Жизнь русская была страшно неразвита еще тогда, психологически и общественно. Какая-то вечная, и от начала до конца, — деревня. И никаких ‘сюжетов’ кроме деревенских. Мужик и барин, лакей и ямщик, да еще ‘полицеймейстер’, да еще ‘господин прокурор’. И некуда дальше ‘пройти’, кончен ‘русский мир’…
Ко времени Толстого, и особенно ко второй половине его жизни, ‘русский мир’ бесконечно вырос… До неузнаваемости: в ‘дней Александровых прекрасное начало’ и предполагать было нельзя…
И Толстой вобрал в себя всю эту сложность жизни, и творчество его, по сюжетам, по темам, — по всемирному интересу и всемирной значительности тем — заливает также сюжеты Гоголя, Лермонтова, Пушкина, как те красотою слова заливают Толстого.

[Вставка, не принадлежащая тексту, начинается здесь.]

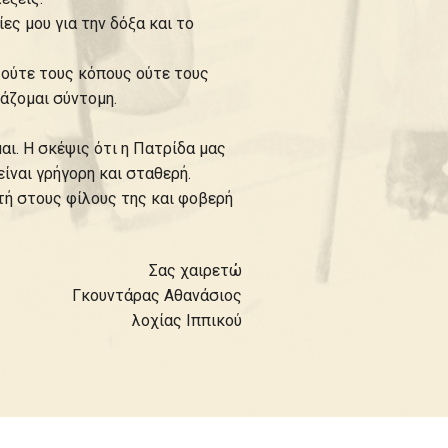
ες μου για την δόξα και το
ε ούτε τους κόπους ούτε τους
άζομαι σύντομη.
ι. Η σκέψις ότι η Πατρίδα μας
 είναι γρήγορη και σταθερή.
τή στους φίλους της και φοβερή
Σας χαιρετώ
Γκουντάρας Αθανάσιος
λοχίας Ιππικού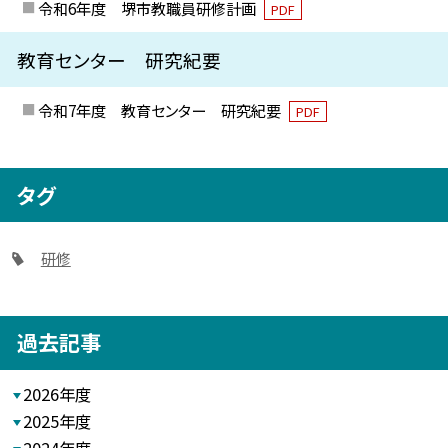
令和6年度 堺市教職員研修計画
PDF
教育センター 研究紀要
令和7年度 教育センター 研究紀要
PDF
タグ
研修
過去記事
2026年度
2025年度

Вот разница, происхождение и связь.
Страшно выросла душа русская, страшно поинтереснела. Если сравнить Анну Каренину с Татьяной Лариной — это точно женщина и ‘ребенок’, точно ‘жена и мать’ около вечной пансионерки, непредвиденно вышедшей замуж, но, в сущности, и после этого остающейся тою же ‘девой’, с луной и нянюшкой. Прелестно, но не занимательно. Есть на что взглянуть: но ‘рассказать’ решительно не о чем, ‘рассказать дальнейшую биографию’ просто невозможно, потому что, в сущности, ее нет и она и невозможна.

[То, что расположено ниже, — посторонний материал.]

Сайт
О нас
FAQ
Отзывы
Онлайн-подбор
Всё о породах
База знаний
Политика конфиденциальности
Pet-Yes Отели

Прекрасный беленький цветок…
Жила — умерла.
К ‘нашим временам’ сделалось, что ‘родиться — ничего не значит’, — а вот ‘ты проживи-ка жизнь‘, или еще: ‘проживи-ка ее, окаянную’. При Пушкине ‘окаянства’ — не было. А с ‘окаянства’, — как учит история грехопадения, — и ‘начинается все’…
‘Пошли длинные истории’… И миниатюрная Татьяна развернулась в сложную, роскошную, с страшною судьбою Анну. ‘Такую грешную, такую несчастную, такую незабываемую’…
О которой так болит душа…
И болит она об Иване Ильиче… Об умершем прокуроре Гоголь только буркнул: ‘умер’. А что рассказал Толстой о таком же ‘обыкновенном человеке’!.. Да, стали сложнее умирать, потому, что стали сложнее жить.
Стали метафизичнее умирать: разве не вполне метафизична смерть Анны?
Появились загадки. Ужасы. Появилась тоска, грех. Толстой страшно ‘распух’ от всего этого, от этого богатства русской жизни, которая теперь уже волнуется, как океан, а не течет, как речка.
И как-то задумаешься: а что же будет дальше, через 100 лет? Обыкновенно предполагают, что ‘чудеса’ явятся в технике: но ‘чудеса’ явятся в самом человеке… От ‘прокурора’ до ‘Карениной’ больше расстояния, чем от ‘проселочной дороги’ до ‘железнодорожных рельсов’… И это неизмеримо более интересное и многозначительное расстояние.
Впервые опубликовано: Новое время. 1910. 19 декабря. No 12491.